One basic issue was the difference in the rights of Jewish citizens and non-Jewish citizens. Palestinians could not purchase land in most Jewish areas. Nor could Palestinians expand their villages as population growth demanded, but Jewish villages could readily expand as needed. These issues have not been addressed in the land reform discussions.


wat0n wrote:The PA investigated the issue and it found no wrongdoing on Iraneios' part. Sorry, but no.


So you do not find anything wrong in this behavior and this is absolutely fine to be done to your synagogues in Europe?

In 2005, then-Patriarch Irenaios sparked outrage within the Church after he reportedly sold some of its land to a group of Israeli investors.

The clergy was incensed that the Patriarch would sell Church land, and the Arab laity even more so, because they left that their land had been sold to Israelis. In response, the Holy Synod stripped Patriarch Irenaios of his position, replacing him with the current Patriarch, Theophilos III.

This began a difficult two-year stretch for the Church. Besides the controversy within the Church, external problems surfaced as well.

The Israeli government refused to recognize Irenaios’s removal, citing the need for government approval for the action.
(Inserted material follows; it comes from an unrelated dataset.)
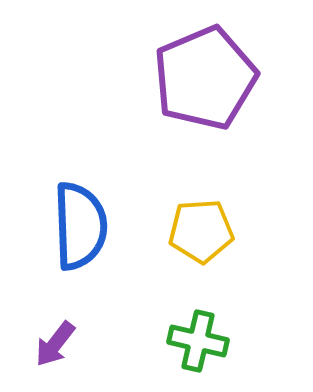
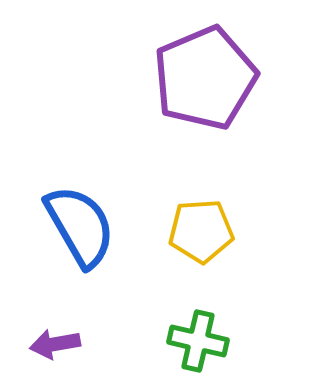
blue semicircle: rotated 28 degrees counterclockwise
purple arrow: rotated 42 degrees clockwise
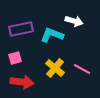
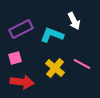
white arrow: rotated 48 degrees clockwise
purple rectangle: rotated 15 degrees counterclockwise
pink line: moved 5 px up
By the same token, it refused to confirm Patriarch Theophilos as Irenaios’s successor. Some accusations said figures in the Israeli government blocked the Patriarchate’s recognition in order to gain valuable church properties.

As Patriarch Theophilos labored to restore the Church to its previous calm, he was challenged with a government freeze of the Patriarchate’s bank accounts, the funds of which were needed for maintaining the holy places and the Patriarchate’s school system.

The following year, the Israeli government refused to renew visas for many of the Greek clergy, which would have necessitated their exodus from Israel.